Jill Roord, Arsenal’s scorer of consecutive hat-tricks which led to her being named on Friday as the first Barclays player of the month for the new season, lets out a big laugh when asked whether she is planning to challenge her compatriot Vivianne Miedema for the Golden Boot.
“That will be hard,” she says of surpassing the league’s top scorer of the past two seasons. “I don’t think it’s realistic for me to say I want to be top scorer and I don’t need to be, but I do think I should score a lot more than I did last season … Well, I’ve already done that.”
It has taken the 23-year-old two games to treble her tally from the previous campaign and send out quite the statement. “I’ve actually always been like a scoring midfielder,” says the Netherlands international. “But my focus last season was a bit different. I played in the six a lot, or the eight, and not really in the 10. So a bit more defensive, with the focus more on ball possession and controlling the game.”
As injuries to Arsenal’s more defensive midfielders, in particular Lia Walti, stacked up, Roord was pushed back to sit in front of the backline. To some extent she was a victim of her own success, performing strongly in the role. Her 90% pass completion rate, according to Statsbomb, was second only to the centre-back Jen Beattie’s 91%, and her long pass completion rate was top at 83%.
Roord, signed in May 2019, was a typical Joe Montemurro recruit: versatile. She, like her manager at Arsenal, believes she can play as a six, eight or 10, but No 10 is definitely the favourite. “I think we’ve seen that it suits me better than the six probably,” she says with another grin.
The turnaround in her goalscoring form is not just down to the positional shift. It can also be attributed to the silver lining in the dark cloud of Covid-19: a rest.
“I think I haven’t been this fit in my career,” she says. “I’ve been doing a lot in quarantine but also I could switch off mentally and physically for the first time in many years.
“I’ve always had a tournament in the summer, a World Cup, a Euros, so I never really have days off. It was always just a week and then back in training. So this was the first real break in five years or something. That has been really good for me. I felt really fresh going into pre-season.”
She had help too, training a lot with her younger brother who “plays too, at an amateur level but he’s like the highest amateur level, so that’s still really good in Holland. That was nice because I was able to play football a lot and stay fit … and he pushed me as well if I was lazy.”
Roord, who began playing for a local team aged five, and her brothers come from a sporting family. Their mother, Chantal, played basketball and their father, René, was a professional footballer, primarily with FC Twente.
“He’s texting me every day saying: ‘How’s it going?’” she says. “He has done that for years.” He “always” analyses her games and is always “very honest” in his assessments.
“We have had some arguments; not any more because I’m realistic now,” Roord says with a laugh. “I know when I haven’t played well and what I should have done better but when I was younger, yeah, we had some fights about it.”
There is little to criticise regarding Roord’s form of late, and Montemurro described her as a “special talent” after her second hat-trick in the 9-1 defeat of West Ham.
“I do feel really, really confident and good here,” she says. “I can be myself on the pitch, off the pitch and that is something I maybe missed at Bayern Munich. But since I came here, since day one, I felt really comfortable.”
In Munich, Roord struggled. “The culture is very different. There were a lot of rules. We didn’t have that much fun on the pitch and I need that. Some players don’t need that but I need to have fun and relax sometimes.
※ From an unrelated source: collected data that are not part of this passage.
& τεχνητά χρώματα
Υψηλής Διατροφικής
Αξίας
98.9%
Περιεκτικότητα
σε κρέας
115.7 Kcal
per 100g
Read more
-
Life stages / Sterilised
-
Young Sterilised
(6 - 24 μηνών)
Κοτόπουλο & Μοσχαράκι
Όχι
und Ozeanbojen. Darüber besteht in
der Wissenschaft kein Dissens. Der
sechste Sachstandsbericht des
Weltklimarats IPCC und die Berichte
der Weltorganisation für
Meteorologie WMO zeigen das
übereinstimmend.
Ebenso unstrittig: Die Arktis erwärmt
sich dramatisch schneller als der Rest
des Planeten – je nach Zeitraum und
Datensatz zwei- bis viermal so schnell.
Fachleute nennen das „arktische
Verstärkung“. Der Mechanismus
“At Arsenal there’s a really good balance between performing and being serious and after training switching off and having a laugh with each other. In Germany is the focus was always serious which didn’t suit me, but it was good for me.”
At Arsenal the players live close to one another and socialise together. Roord has two Netherlands internationals, Miedema and the forward Danielle van de Donk, with her in the squad.
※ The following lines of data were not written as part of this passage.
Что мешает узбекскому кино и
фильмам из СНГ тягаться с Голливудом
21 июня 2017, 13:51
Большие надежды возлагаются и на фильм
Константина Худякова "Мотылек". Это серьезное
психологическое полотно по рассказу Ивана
“It’s really nice just to speak Dutch sometimes. If we travel to the national team we’re travelling together. And especially Viv – I’ve known Viv since I was 13. We always skipped through the [national] teams together. We went from the under-15s to the under-17s to the under-19s and the first team together.”
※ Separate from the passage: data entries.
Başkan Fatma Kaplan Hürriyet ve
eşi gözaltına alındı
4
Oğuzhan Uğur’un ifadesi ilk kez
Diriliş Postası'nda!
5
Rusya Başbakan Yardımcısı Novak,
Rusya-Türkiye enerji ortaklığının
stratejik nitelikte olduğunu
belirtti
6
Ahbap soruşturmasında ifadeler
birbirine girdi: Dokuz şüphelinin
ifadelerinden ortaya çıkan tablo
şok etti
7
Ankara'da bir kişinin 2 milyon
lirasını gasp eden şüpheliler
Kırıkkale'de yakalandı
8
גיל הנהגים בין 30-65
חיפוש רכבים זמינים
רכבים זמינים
They won Uefa Under-19 Championships in 2004, then a home Euros in 2017 and reached the World Cup final in 2019. Are they part of a golden generation of Dutch female footballers? “People say that about us; we’re both very down to earth, but I think so,” she says with a laugh.
Roord, having picked up an injury on international duty, is getting fit again. “I think an injury never comes at the right time but I can’t complain – normally knee injuries can be really bad and it’s not too bad, so I’m happy about that.”